マリナーズ・雄星 6度目の登板でメジャー初勝利!亡き父に捧げる1勝目
「エンゼルス5-6マリナーズ」(20日、アナハイム)
マリナーズの菊池雄星投手(27)が20日(日本時間21日)、エンゼルス戦に先発し、5回10安打4失点でメジャー初勝利を挙げた。今季6度目のマウンドは自己最多の97球の力投。3月末に他界した父・雄治さん(享年59)に捧げる1勝となった。
苦しみ抜いてつかんだ初星。3月21日の東京ドームでのデビュー戦から1カ月。先発陣で唯一未勝利だった菊池は「ほっとしているというところが一番ですね。苦しんだ分、喜びも大きい」と安どの表情を浮かべた。

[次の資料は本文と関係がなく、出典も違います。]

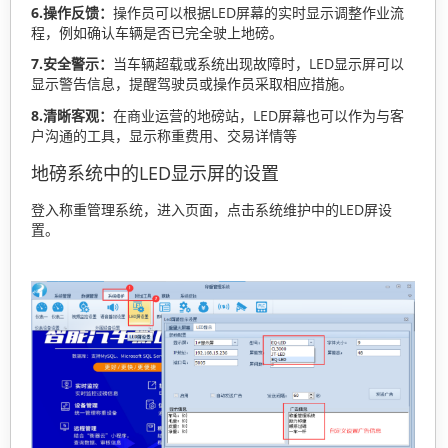
6.操作反馈：
操作员可以根据LED屏幕的实时显示调整作业流
程，例如确认车辆是否已完全驶上地磅。
7.安全警示：
当车辆超载或系统出现故障时，LED显示屏可以
显示警告信息，提醒驾驶员或操作员采取相应措施。
8.清晰客观：
在商业运营的地磅站，LED屏幕也可以作为与客
户沟通的工具，显示称重费用、交易详情等
地磅系统中的LED显示屏的设置
登入称重管理系统，进入页面，点击系统维护中的LED屏设
置。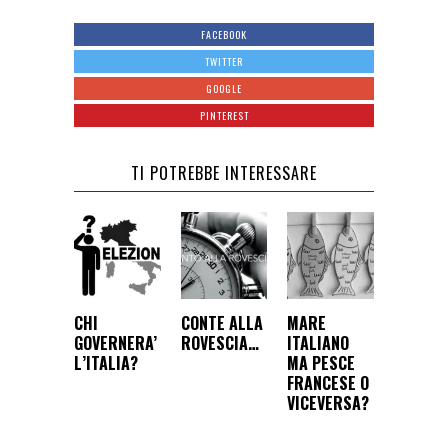
FACEBOOK
TWITTER
GOOGLE
PINTEREST
TI POTREBBE INTERESSARE
CHI
CONTE ALLA
MARE
GOVERNERA’
ROVESCIA…
ITALIANO
L’ITALIA?
MA PESCE
FRANCESE O
VICEVERSA?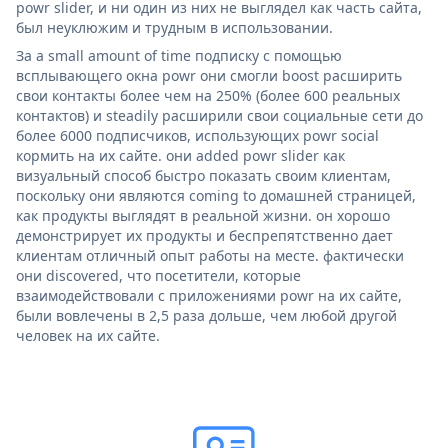
powr slider, и ни один из них не выглядел как часть сайта,
был неуклюжим и трудным в использовании.
За a small amount of time подписку с помощью
всплывающего окна powr они смогли boost расширить
свои контакты более чем на 250% (более 600 реальных
контактов) и steadily расширили свои социальные сети до
более 6000 подписчиков, использующих powr social
кормить на их сайте. они added powr slider как
визуальный способ быстро показать своим клиентам,
поскольку они являются coming to домашней страницей,
как продукты выглядят в реальной жизни. он хорошо
демонстрирует их продукты и беспрепятственно дает
клиентам отличный опыт работы на месте. фактически
они discovered, что посетители, которые
взаимодействовали с приложениями powr на их сайте,
были вовлечены в 2,5 раза дольше, чем любой другой
человек на их сайте.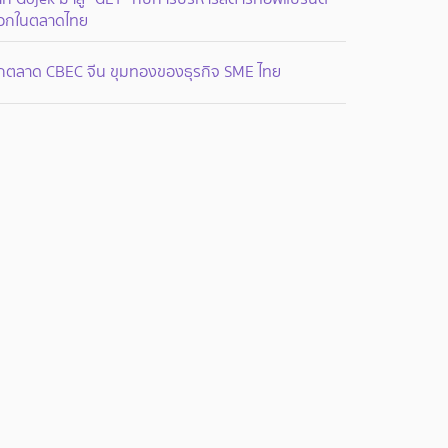
อกในตลาดไทย
ุกตลาด CBEC จีน ขุมทองของธุรกิจ SME ไทย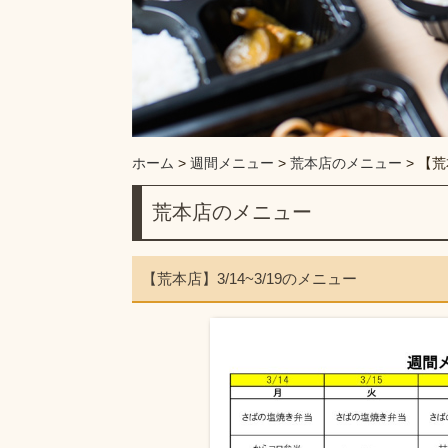
ホーム
>
週間メニュー
>
荒本店のメニュー
>
【荒
荒本店のメニュー
【荒本店】3/14~3/19のメニュー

味方打線が初回に2点を援護。試合を有利に進めるはずが、自己ワーストの10安打。我慢の投球を強いられた。
「初回からアウトを取るのが難しかった。行けるところまで行こうと気持ちを切り替え、粘り強く投げることに徹した」
直球主体の投球にシフト。四回2死一、二塁の場面はトラウトを152キロ直球で遊ゴロ。五回2死三塁の窮地も153キロ直球で切り抜け、グラブを叩いて感情を爆発させた。
闘病中だった父・雄治さんが3月30日に他界した。しかし、生前の父の願いを尊重し、葬儀で帰国しないことを決断。ウイニングボールを手にし「アメリカに来ることを一番喜んでくれた。最高の父親にいい報告ができる」としみじみ言った。
試合後は洗濯物用のカートに乗せられて風呂場へ直行。ビールシャワーで祝福され「もっともっと勝ってチームの力になりたいという思いでいっぱいです」と言った。メジャーを夢見たのは15歳の時。「こっちでプレーしたいと思ってから12年。ここからスタートという気持ちにもなる1勝です」。初心を胸に、菊池が世界最高峰の舞台で投げ続ける。